Complexity can't really be measured with page counts, right? Are those concise or sparse specs? It doesn't even matter though. The point is that C++ is huuugely more complex than C. I think we can all agree with that...
@Eleanor Bartle Yeah, it does.
It's also worth keeping in mind that C++ inherits pretty much all of the C standard library (, , , , , , etc etc).
It's definitely a more complex core language (and has a much more feature-rich standard library), so the standard specification is definitely far from lean; but I think that all things considered, it's surprisingly terse.
Yeah, seems like an in-house solution to an in-house problem, seemingly not even that useful in Google's case. The name is also pretty forgettable, maybe naming your language after something that has a whole subdiscipline of chemistry to it is not that good of an idea
Google don’t care about anything. Rust is woke.
As a reverse engineer and a hobbyist game hacker, having no pointer arithmetic is kind of a big downside of using Carbon.

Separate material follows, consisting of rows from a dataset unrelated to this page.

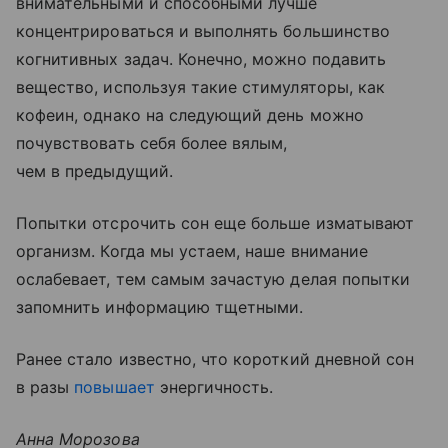
внимательными и способными лучше
концентрироваться и выполнять большинство
когнитивных задач. Конечно, можно подавить
вещество, используя такие стимуляторы, как
кофеин, однако на следующий день можно
почувствовать себя более вялым,
чем в предыдущий.
Попытки отсрочить сон еще больше изматывают
организм. Когда мы устаем, наше внимание
ослабевает, тем самым зачастую делая попытки
запомнить информацию тщетными.
Ранее стало известно, что короткий дневной сон
в разы
повышает
энергичность.
Анна Морозова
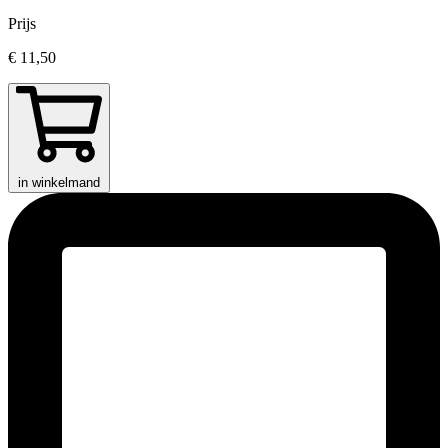
Prijs
€ 11,50
in winkelmand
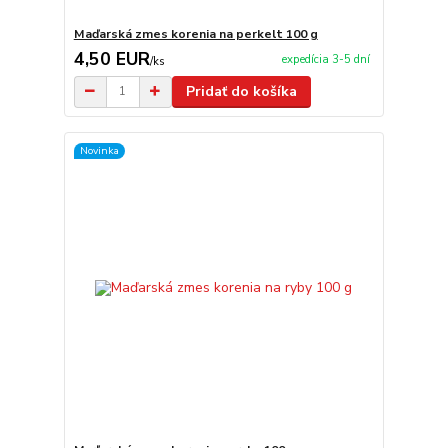
Maďarská zmes korenia na perkelt 100 g
4,50 EUR
expedícia 3-5 dní
/
ks
Pridať do košíka
Novinka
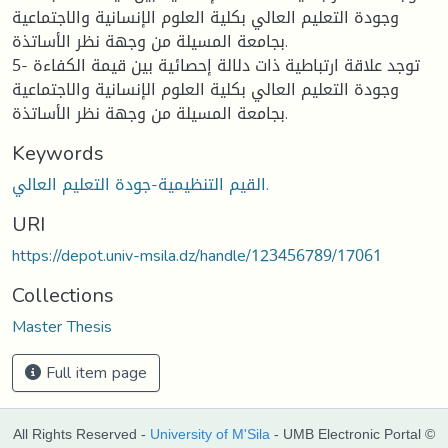
وجودة التعليم العالي بكلية العلوم الإنسانية والاجتماعية
بجامعة المسيلة من وجهة نظر الأساتذة.
5- توجد علاقة ارتباطية ذات دلالة إحصائية بين قيمة الكفاءة
وجودة التعليم العالي بكلية العلوم الإنسانية والاجتماعية
بجامعة المسيلة من وجهة نظر الأساتذة.
Keywords
القيم التنظيمية-جودة التعليم العالي.
URI
https://depot.univ-msila.dz/handle/123456789/17061
Collections
Master Thesis
Full item page
All Rights Reserved -
University of M'Sila
- UMB Electronic Portal ©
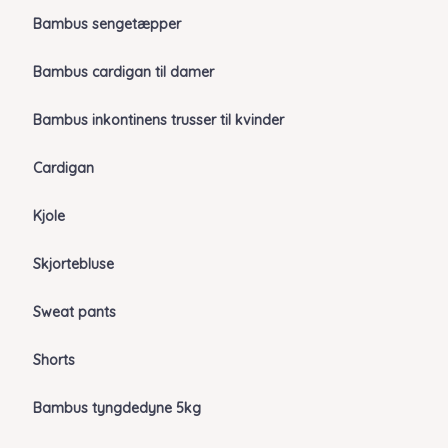
Bambus sengetæpper
Bambus cardigan til damer
Bambus inkontinens trusser til kvinder
Cardigan
Kjole
Skjortebluse
Sweat pants
Shorts
Bambus tyngdedyne 5kg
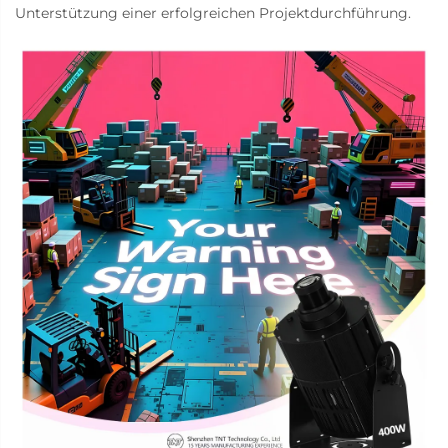
Unterstützung einer erfolgreichen Projektdurchführung.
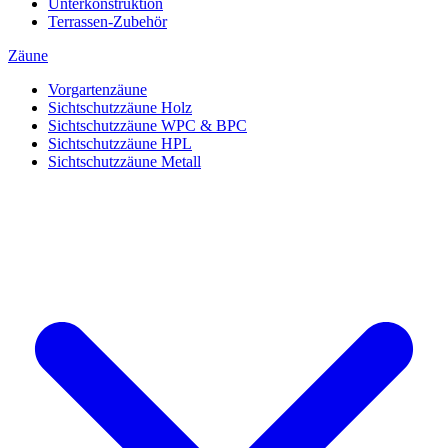
Unterkonstruktion
Terrassen-Zubehör
Zäune
Vorgartenzäune
Sichtschutzzäune Holz
Sichtschutzzäune WPC & BPC
Sichtschutzzäune HPL
Sichtschutzzäune Metall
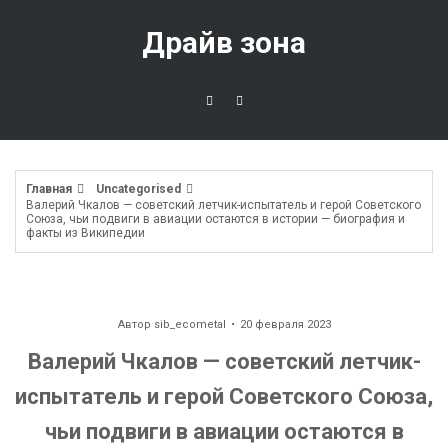
Перейти
к
Драйв зона
содержимому
Главная
Uncategorised
Валерий Чкалов — советский летчик-испытатель и герой Советского
Союза, чьи подвиги в авиации остаются в истории — биография и
факты из Википедии
Автор
sib_ecometal
20 февраля 2023
Валерий Чкалов — советский летчик-
испытатель и герой Советского Союза,
чьи подвиги в авиации остаются в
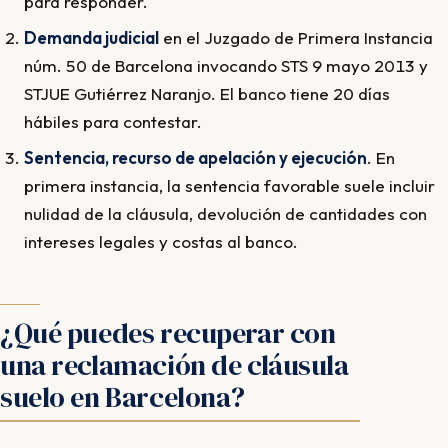
para responder.
Demanda judicial
en el Juzgado de Primera Instancia
núm. 50 de Barcelona invocando STS 9 mayo 2013 y
STJUE Gutiérrez Naranjo. El banco tiene 20 días
hábiles para contestar.
Sentencia, recurso de apelación y ejecución
. En
primera instancia, la sentencia favorable suele incluir
nulidad de la cláusula, devolución de cantidades con
intereses legales y costas al banco.
¿Qué puedes recuperar con
una reclamación de cláusula
suelo en Barcelona?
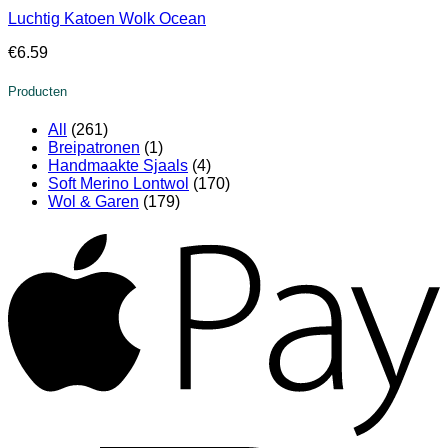
Luchtig Katoen Wolk Ocean
€
6.59
Producten
All
(261)
Breipatronen
(1)
Handmaakte Sjaals
(4)
Soft Merino Lontwol
(170)
Wol & Garen
(179)
A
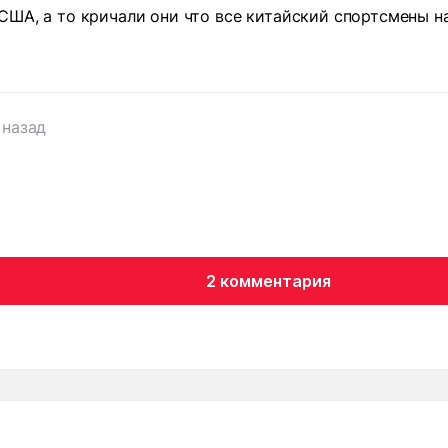
США, а то кричали они что все китайский спортсмены н
 назад
2 комментария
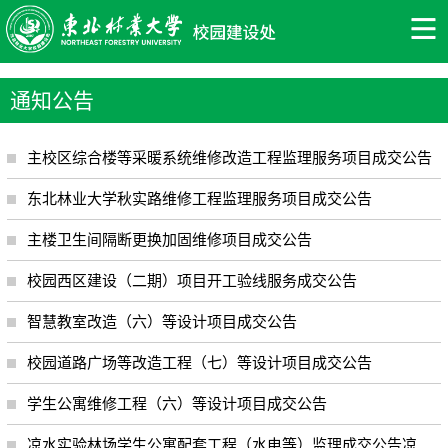
通知公告
主校区综合楼等采暖系统维修改造工程监理服务项目成交公告
东北林业大学秋实路维修工程监理服务项目成交公告
主楼卫生间隔断更换加固维修项目成交公告
校园西区建设（二期）项目开工验线服务成交公告
智慧教室改造（六）等设计项目成交公告
校园道路广场等改造工程（七）等设计项目成交公告
学生公寓维修工程（六）等设计项目成交公告
凉水实验林场学生公寓配套工程（水电等）监理成交公告凉水实验林场学生公寓配套工程（水电等）监理 成交公告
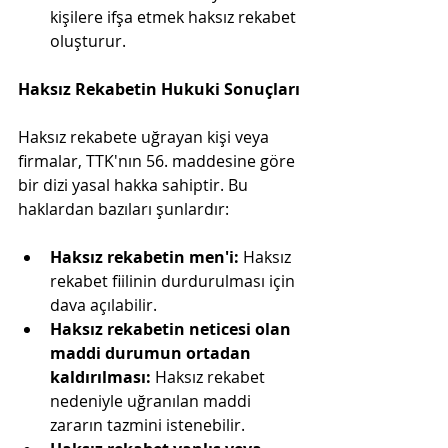
kişilere ifşa etmek haksız rekabet 
oluşturur.
Haksız Rekabetin Hukuki Sonuçları
Haksız rekabete uğrayan kişi veya 
firmalar, TTK'nın 56. maddesine göre 
bir dizi yasal hakka sahiptir. Bu 
haklardan bazıları şunlardır:
Haksız rekabetin men'i:
 Haksız 
rekabet fiilinin durdurulması için 
dava açılabilir.
Haksız rekabetin neticesi olan 
maddi durumun ortadan 
kaldırılması:
 Haksız rekabet 
nedeniyle uğranılan maddi 
zararın tazmini istenebilir.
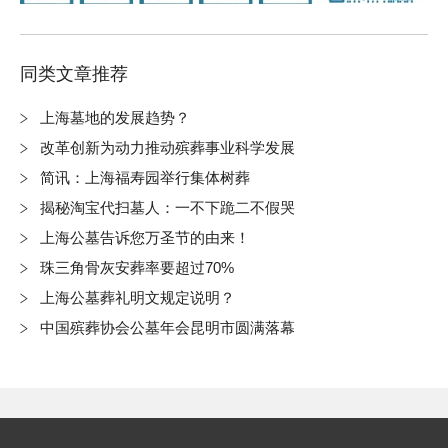
同类文章推荐
上海墓地的发展趋势？
改革创新为动力推动殡葬事业科学发展
简讯：上海福寿园举行集体树葬
揭秘淘宝代扫墓人：一不下跪二不假哭
上海公墓告诉您万圣节的由来！
珠三角骨灰安葬率要超过70%
上海公墓葬礼明文规定说明？
中国殡葬协会公墓年会昆明市圆满落幕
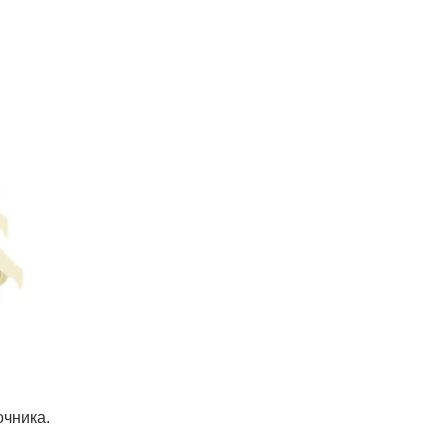
очника.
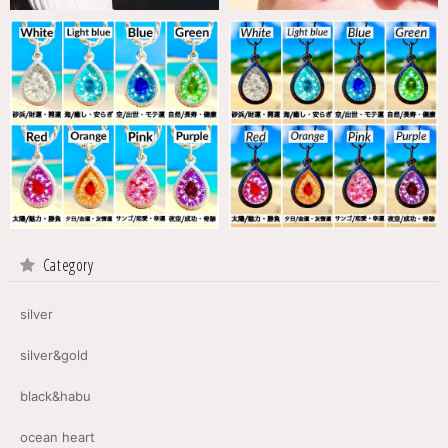
Category
silver
silver&gold
black&habu
ocean heart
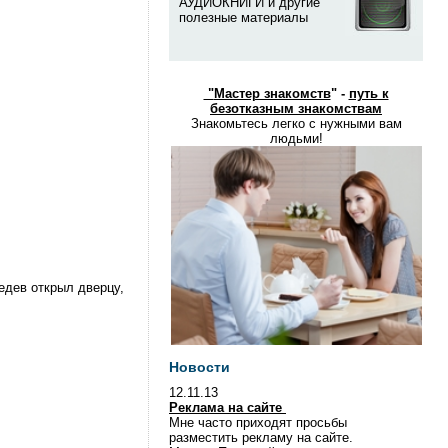
АУДИОКНИГИ и другие
полезные материалы
"
Мастер знакомств
" -
путь к
безотказным знакомствам
Знакомьтесь легко с нужными вам
людьми!
едев открыл дверцу,
Новости
12.11.13
Реклама на сайте
Мне часто приходят просьбы
разместить рекламу на сайте.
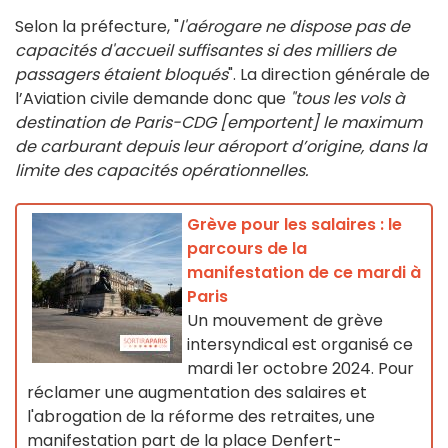
Selon la préfecture, "
l'aérogare ne dispose pas de
capacités d'accueil suffisantes si des milliers de
passagers étaient bloqués
". La direction générale de
l’Aviation civile demande donc que
"tous les vols à
destination de Paris-CDG [emportent] le maximum
de carburant depuis leur aéroport d’origine, dans la
limite des capacités opérationnelles.
Grève pour les salaires : le
parcours de la
manifestation de ce mardi à
Paris
Un mouvement de grève
intersyndical est organisé ce
mardi 1er octobre 2024. Pour
réclamer une augmentation des salaires et
l'abrogation de la réforme des retraites, une
manifestation part de la place Denfert-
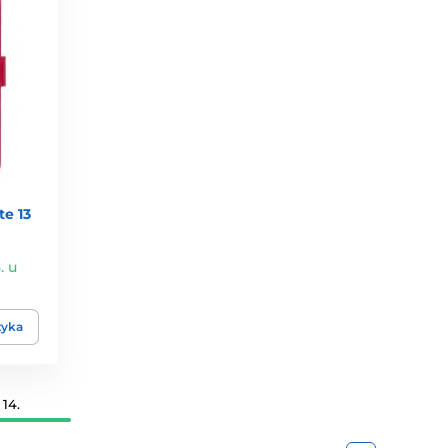
e 13
. u
zyka
14.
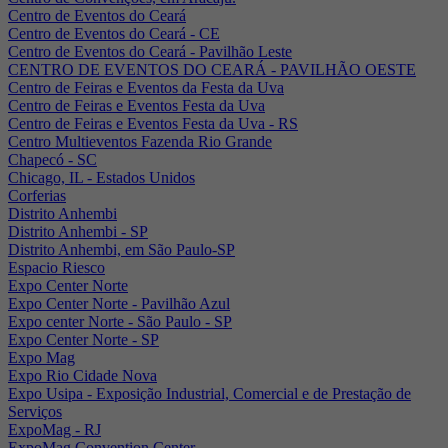
Centro de Eventos do Ceará
Centro de Eventos do Ceará - CE
Centro de Eventos do Ceará - Pavilhão Leste
CENTRO DE EVENTOS DO CEARÁ - PAVILHÃO OESTE
Centro de Feiras e Eventos da Festa da Uva
Centro de Feiras e Eventos Festa da Uva
Centro de Feiras e Eventos Festa da Uva - RS
Centro Multieventos Fazenda Rio Grande
Chapecó - SC
Chicago, IL - Estados Unidos
Corferias
Distrito Anhembi
Distrito Anhembi - SP
Distrito Anhembi, em São Paulo-SP
Espacio Riesco
Expo Center Norte
Expo Center Norte - Pavilhão Azul
Expo center Norte - São Paulo - SP
Expo Center Norte - SP
Expo Mag
Expo Rio Cidade Nova
Expo Usipa - Exposição Industrial, Comercial e de Prestação de
Serviços
ExpoMag - RJ
ExpoMag Convention Center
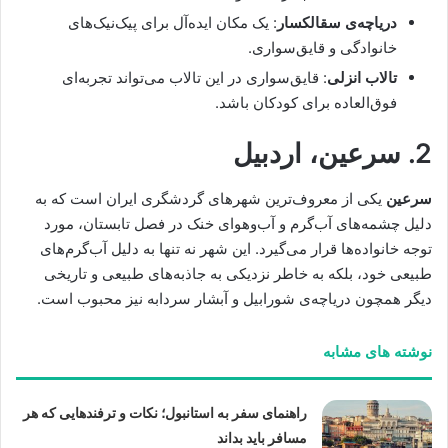
دریاچه‌ی سقالکسار
: یک مکان ایده‌آل برای پیک‌نیک‌های
خانوادگی و قایق‌سواری.
تالاب انزلی
: قایق‌سواری در این تالاب می‌تواند تجربه‌ای
فوق‌العاده برای کودکان باشد.
2.
سرعین، اردبیل
سرعین
یکی از معروف‌ترین شهرهای گردشگری ایران است که به
دلیل چشمه‌های آب‌گرم و آب‌وهوای خنک در فصل تابستان، مورد
توجه خانواده‌ها قرار می‌گیرد. این شهر نه تنها به دلیل آب‌گرم‌های
طبیعی خود، بلکه به خاطر نزدیکی به جاذبه‌های طبیعی و تاریخی
دیگر همچون دریاچه‌ی شورابیل و آبشار سردابه نیز محبوب است.
نوشته های مشابه
راهنمای سفر به استانبول؛ نکات و ترفندهایی که هر
مسافر باید بداند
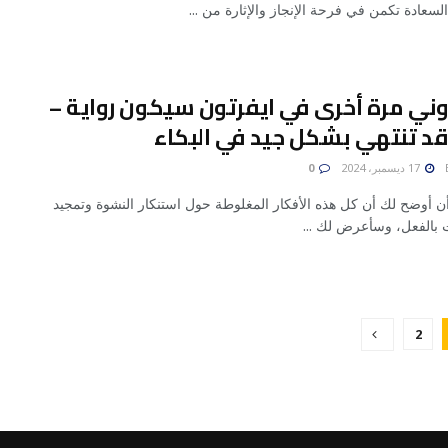
السعادة تكمن في فرحة الإنجاز والإثارة من ...
وني مرة أخرى في ايفرتون سيكون رواية –
د تنتهي بشكل جيد في البكاء
17 ديسمبر، 2024
0
أن أوضح لك أن كل هذه الأفكار المغلوطة حول استنكار النشوة وتمجيد
ت بالفعل، وسأعرض لك ...
2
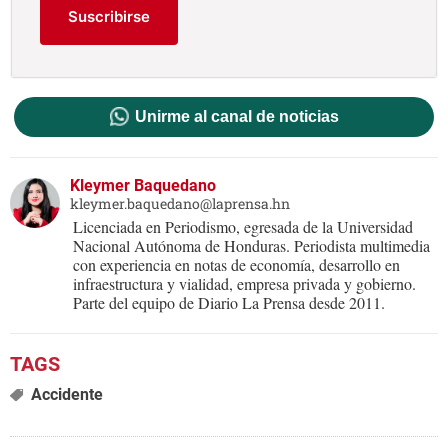
Suscribirse
Unirme al canal de noticias
Kleymer Baquedano
kleymer.baquedano@laprensa.hn
Licenciada en Periodismo, egresada de la Universidad
Nacional Autónoma de Honduras. Periodista multimedia
con experiencia en notas de economía, desarrollo en
infraestructura y vialidad, empresa privada y gobierno.
Parte del equipo de Diario La Prensa desde 2011.
Accidente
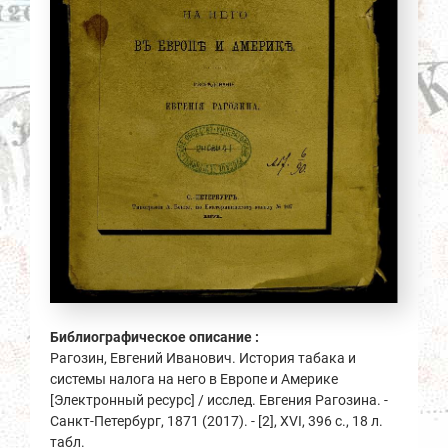
Библиографическое описание :
Рагозин, Евгений Иванович. История табака и
системы налога на него в Европе и Америке
[Электронный ресурс] / исслед. Евгения Рагозина. -
Санкт-Петербург, 1871 (2017). - [2], XVI, 396 с., 18 л.
табл.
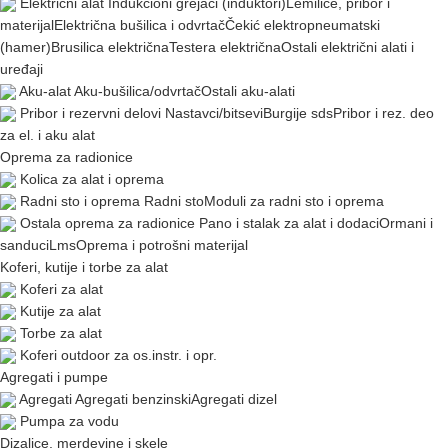
Električni alat
Indukcioni grejači (induktori)
Lemilice, pribor i
materijal
Električna bušilica i odvrtač
Čekić elektropneumatski
(hamer)
Brusilica električna
Testera električna
Ostali električni alati i
uređaji
Aku-alat
Aku-bušilica/odvrtač
Ostali aku-alati
Pribor i rezervni delovi
Nastavci/bitsevi
Burgije sds
Pribor i rez. deo
za el. i aku alat
Oprema za radionice
Kolica za alat i oprema
Radni sto i oprema
Radni sto
Moduli za radni sto i oprema
Ostala oprema za radionice
Pano i stalak za alat i dodaci
Ormani i
sanduci
Lms
Oprema i potrošni materijal
Koferi, kutije i torbe za alat
Koferi za alat
Kutije za alat
Torbe za alat
Koferi outdoor za os.instr. i opr.
Agregati i pumpe
Agregati
Agregati benzinski
Agregati dizel
Pumpa za vodu
Dizalice, merdevine i skele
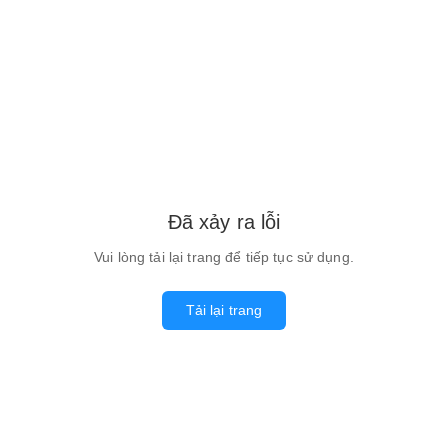
Đã xảy ra lỗi
Vui lòng tải lại trang để tiếp tục sử dụng.
Tải lại trang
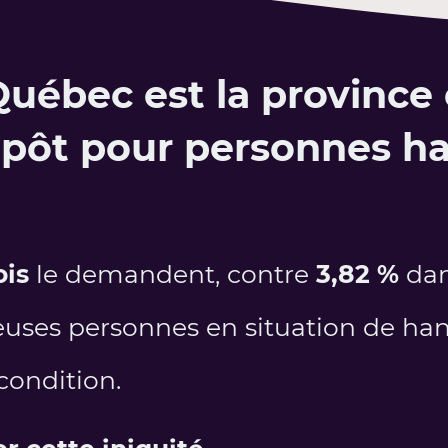
Québec est la province 
impôt pour personnes h
ois
le demandent, contre
3,82 %
dan
reuses personnes en situation de h
condition.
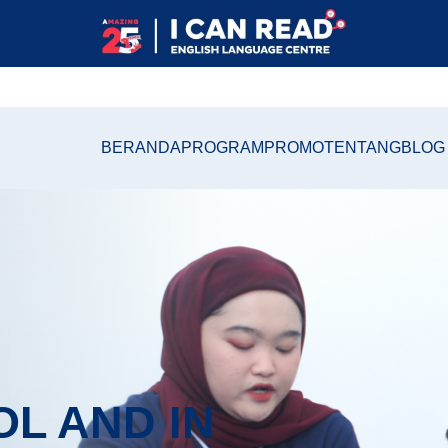
BERANDA
PROGRAM
PROMO
TENTANG
BLOG
OL AND IN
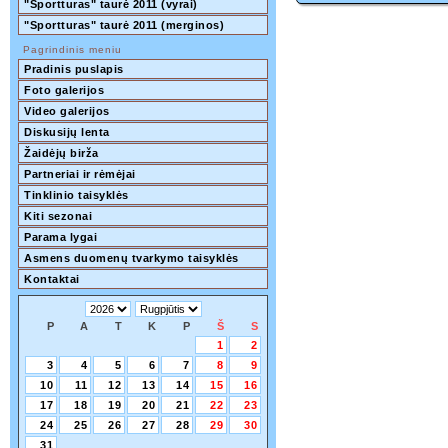
"Sportturas" taurė 2011 (vyrai)
"Sportturas" taurė 2011 (merginos)
Pagrindinis meniu
Pradinis puslapis
Foto galerijos
Video galerijos
Diskusijų lenta
Žaidėjų birža
Partneriai ir rėmėjai
Tinklinio taisyklės
Kiti sezonai
Parama lygai
Asmens duomenų tvarkymo taisyklės
Kontaktai
P
A
T
K
P
Š
S
1
2
3
4
5
6
7
8
9
10
11
12
13
14
15
16
17
18
19
20
21
22
23
24
25
26
27
28
29
30
31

After learning rust, this seems primitive. You are trying to pull back the entire community into the past (One generation back). Rust actually is not just about memory safety, but it's an evolution on many fronts.
*What is it even for ?
you made a mistake
Where is the mistake? It's a tool for people therefore, who is it even for?
@@GingerGames nvm
@@jinxscript 🥺
Whom* is it for.
And yes, I am fun at parties.
And you're wrong. Who is a subject pronoun. Whom is an object pronoun. The trick to know when to use "who" or "whom" is whether you can replace the "whom" with a "him".
"Him is it for?" does make sense, therefore it is "Who".
can someone tell me why do we have to use "fn" to define a function ?
with this ugly syntax , they claim this is a successor of c++ 🤣
maybe ugly is relative
Dude...it serves the same purpose for C++ developers as Kotlin does for Java...this isn't hard...and it isn't even a formal syntaxes nor has its own compiler yet.